The USA’s biggest carrier will reduce legroom by up two inches in the economy cabin of its new Boeing 737 MAX jets that will begin arriving to the airline later this year.
That’s according to CNN, which was the first to report the news. The network adds United is said to be considering a similar change, "according to a person briefed on its evaluations.” United declined to comment to CNN.
As for the details of the changes at American, the “seat pitch” – a standard industry measure of the space between the same spot between two seats – will shrink from the current 31 inches to 30 inches throughout most of the economy cabin on the company's new 737 MAX planes. Three rows of the plane will have an even bigger reduction, with the space shrinking from 31 inches to 29 inches. Those rows will be the last two on the aircraft as well as one other row closer to the front.
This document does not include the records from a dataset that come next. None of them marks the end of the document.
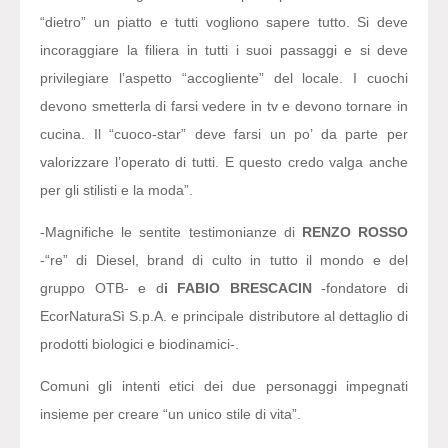
“dietro” un piatto e tutti vogliono sapere tutto. Si deve
incoraggiare la filiera in tutti i suoi passaggi e si deve
privilegiare l’aspetto “accogliente” del locale. I cuochi
devono smetterla di farsi vedere in tv e devono tornare in
cucina. Il “cuoco-star” deve farsi un po’ da parte per
valorizzare l’operato di tutti. E questo credo valga anche
per gli stilisti e la moda”.
-Magnifiche le sentite testimonianze di
RENZO ROSSO
-“re” di Diesel, brand di culto in tutto il mondo e del
gruppo OTB- e d
i FABIO BRESCACIN
-fondatore di
EcorNaturaSì S.p.A. e principale distributore al dettaglio di
prodotti biologici e biodinamici-.
Comuni gli intenti etici dei due personaggi impegnati
insieme per creare
“un unico stile di vita”.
American tells CNN the tighter seating configuration may also be extended to its existing 737-800 plans, but says it has not yet decided.
“With the change,” writes CNN’s Jon Ostrower, “American will become the first large U.S. carrier to offer legroom with a pitch that's nearly on par with ultra-low cost carriers Spirit Airlines and Frontier Airlines. Those seats are an industry minimum 28-inches apart.”
CNN compares that to the USA’s other big airlines, noting average seat pitch at Delta and United ranges from 30 inches to 31 inches. The nation’s other large carriers – Alaska Airlines, JetBlue and Southwest – have pitches ranging from 31 inches to 33 inches, according to CNN.
Also smaller on American’s new 737s will be the lavatories, CNN said, citing “one person familiar with the planning.”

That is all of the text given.